WORK ORDER. Below are the records; repeat exactly their lines between the line holding "Gratis stickmönster" and the line holding "Cukrarna, Bežigrajsko galerijo", inclusive, skipping the pictures.

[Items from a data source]
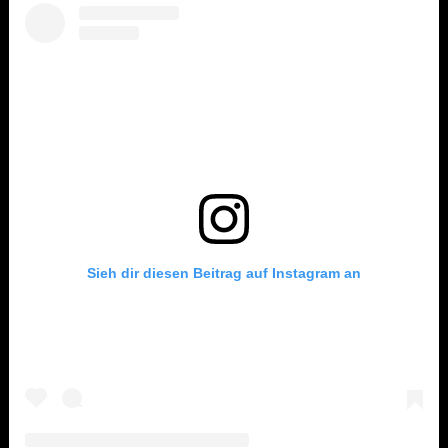
Sieh dir diesen Beitrag auf Instagram an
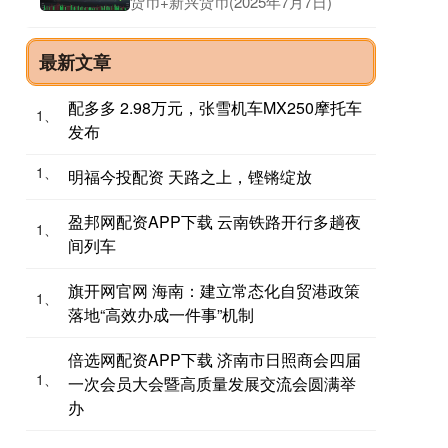
货币+新兴货币(2025年7月7日)
最新文章
配多多 2.98万元，张雪机车MX250摩托车
1、
发布
1、
明福今投配资 天路之上，铿锵绽放
盈邦网配资APP下载 云南铁路开行多趟夜
1、
间列车
旗开网官网 海南：建立常态化自贸港政策
1、
落地“高效办成一件事”机制
倍选网配资APP下载 济南市日照商会四届
1、
一次会员大会暨高质量发展交流会圆满举
办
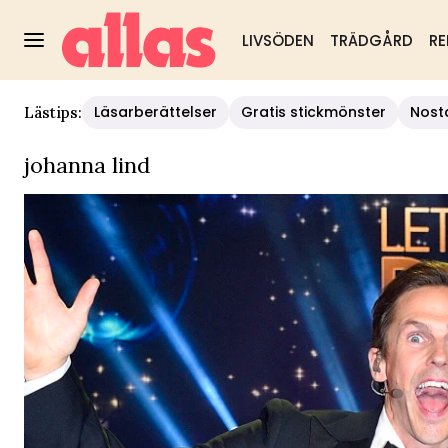
LIVSÖDEN
TRÄDGÅRD
RE
Läsarberättelser
Gratis stickmönster
Nost
Lästips:
johanna lind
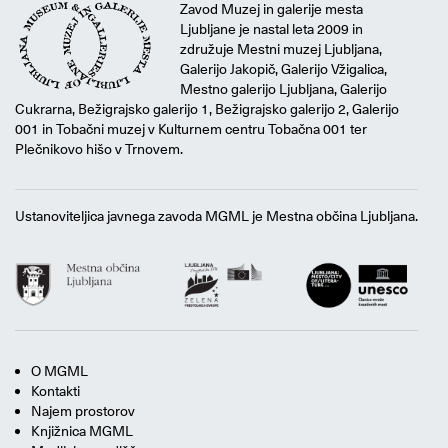
Zavod Muzej in galerije mesta
Ljubljane je nastal leta 2009 in
združuje Mestni muzej Ljubljana,
Galerijo Jakopič, Galerijo Vžigalica,
Mestno galerijo Ljubljana, Galerijo
Cukrarna, Bežigrajsko galerijo 1, Bežigrajsko galerijo 2, Galerijo
001 in Tobačni muzej v Kulturnem centru Tobačna 001 ter
Plečnikovo hišo v Trnovem.
Ustanoviteljica javnega zavoda MGML je Mestna občina Ljubljana.
O MGML
Kontakti
Najem prostorov
Knjižnica MGML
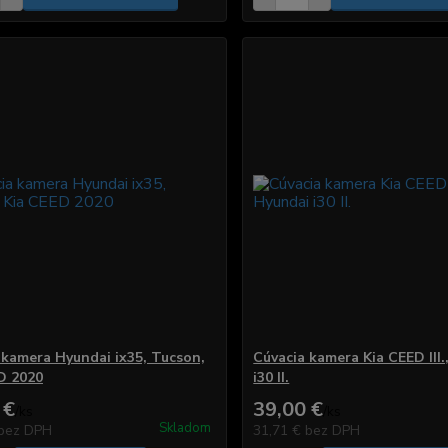
 kamera Hyundai ix35, Tucson,
Cúvacia kamera Kia CEED III.
D 2020
i30 II.
 €
39,00 €
/
ks
/
ks
Skladom
bez DPH
31,71 €
bez DPH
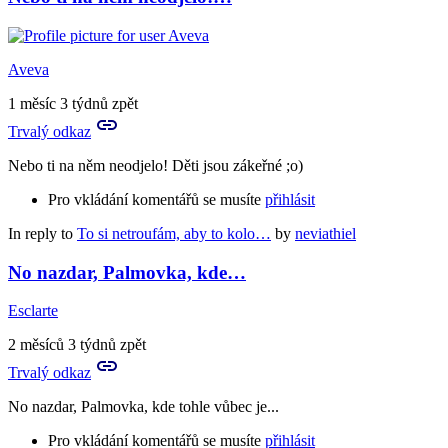
Aveva
1 měsíc 3 týdnů zpět
Trvalý odkaz
Nebo ti na něm neodjelo! Děti jsou zákeřné ;o)
Pro vkládání komentářů se musíte
přihlásit
In reply to
To si netroufám, aby to kolo…
by
neviathiel
No nazdar, Palmovka, kde…
Esclarte
2 měsíců 3 týdnů zpět
Trvalý odkaz
No nazdar, Palmovka, kde tohle vůbec je...
Pro vkládání komentářů se musíte
přihlásit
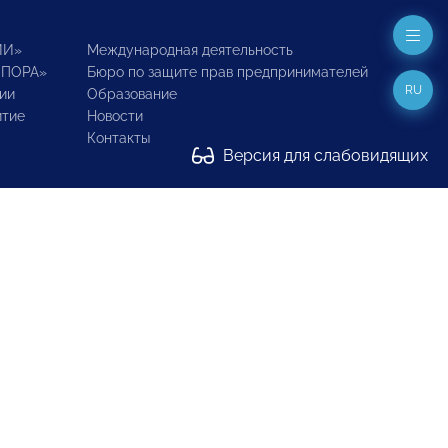
ИИ»
Международная деятельность
ОПОРА»
Бюро по защите прав предпринимателей
RU
ии
Образование
итие
Новости
Контакты
Версия для слабовидящих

YOUR RESPONSE.
Gratis stickmönster
Nost
Lästips:
johanna lind
Zavod Muzej in galerije mesta
Ljubljane je nastal leta 2009 in
združuje Mestni muzej Ljubljana,
Galerijo Jakopič, Galerijo Vžigalica,
Mestno galerijo Ljubljana, Galerijo
Cukrarna, Bežigrajsko galerijo 1, Bežigrajsko galerijo 2, Galerijo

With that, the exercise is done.